* _TASK DETAILS_:
Find the string "Immobilien" in the records. Copy every line it appears in.
==== EXTRACTED INFORMATION ====
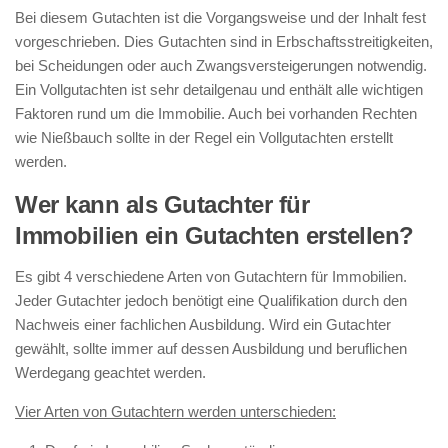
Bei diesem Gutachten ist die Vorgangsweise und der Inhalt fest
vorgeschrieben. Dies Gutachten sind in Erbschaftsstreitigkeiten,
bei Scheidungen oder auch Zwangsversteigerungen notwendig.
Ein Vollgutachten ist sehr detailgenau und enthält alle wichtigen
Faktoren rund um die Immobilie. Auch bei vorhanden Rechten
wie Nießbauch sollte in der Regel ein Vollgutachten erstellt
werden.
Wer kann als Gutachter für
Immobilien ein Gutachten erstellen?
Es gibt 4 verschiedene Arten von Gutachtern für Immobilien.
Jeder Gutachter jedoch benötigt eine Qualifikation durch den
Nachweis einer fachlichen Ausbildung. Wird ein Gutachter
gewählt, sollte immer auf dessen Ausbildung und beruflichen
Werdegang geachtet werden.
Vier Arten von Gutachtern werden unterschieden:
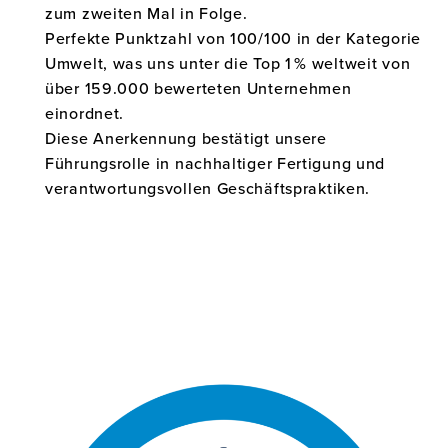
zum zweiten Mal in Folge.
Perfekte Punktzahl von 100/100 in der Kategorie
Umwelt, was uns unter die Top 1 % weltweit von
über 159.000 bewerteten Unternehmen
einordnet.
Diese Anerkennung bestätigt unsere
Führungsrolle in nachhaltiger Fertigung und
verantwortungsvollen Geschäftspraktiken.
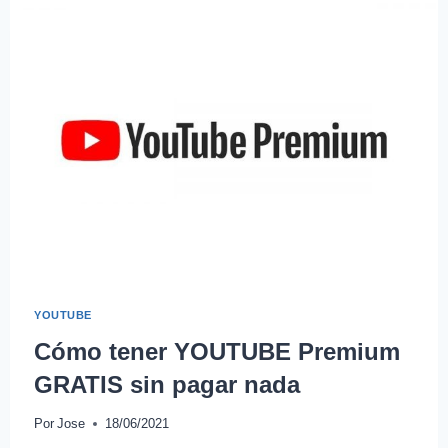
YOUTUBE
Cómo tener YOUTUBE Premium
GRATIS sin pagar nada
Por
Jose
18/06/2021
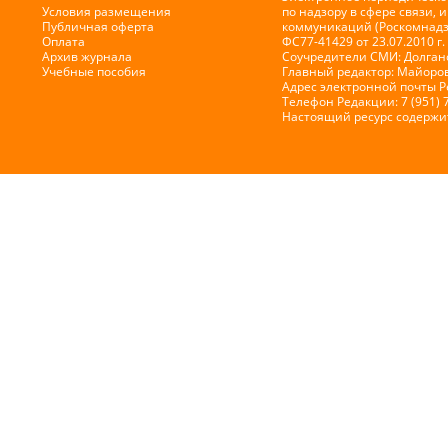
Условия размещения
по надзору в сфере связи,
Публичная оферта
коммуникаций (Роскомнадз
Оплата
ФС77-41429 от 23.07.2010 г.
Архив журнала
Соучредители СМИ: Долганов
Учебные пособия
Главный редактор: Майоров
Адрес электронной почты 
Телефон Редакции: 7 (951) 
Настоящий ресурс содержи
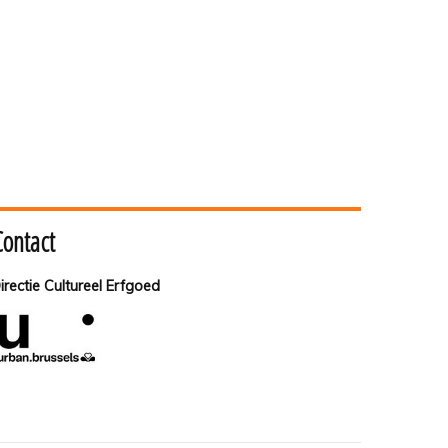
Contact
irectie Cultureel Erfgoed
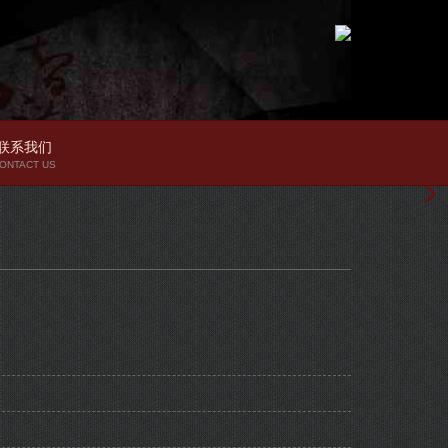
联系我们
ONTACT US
====
* _EXPECTED ANSWER_:
Immobilien ein Gutachten erstellen?
Es gibt 4 verschiedene Arten von Gutachtern für Immobilien.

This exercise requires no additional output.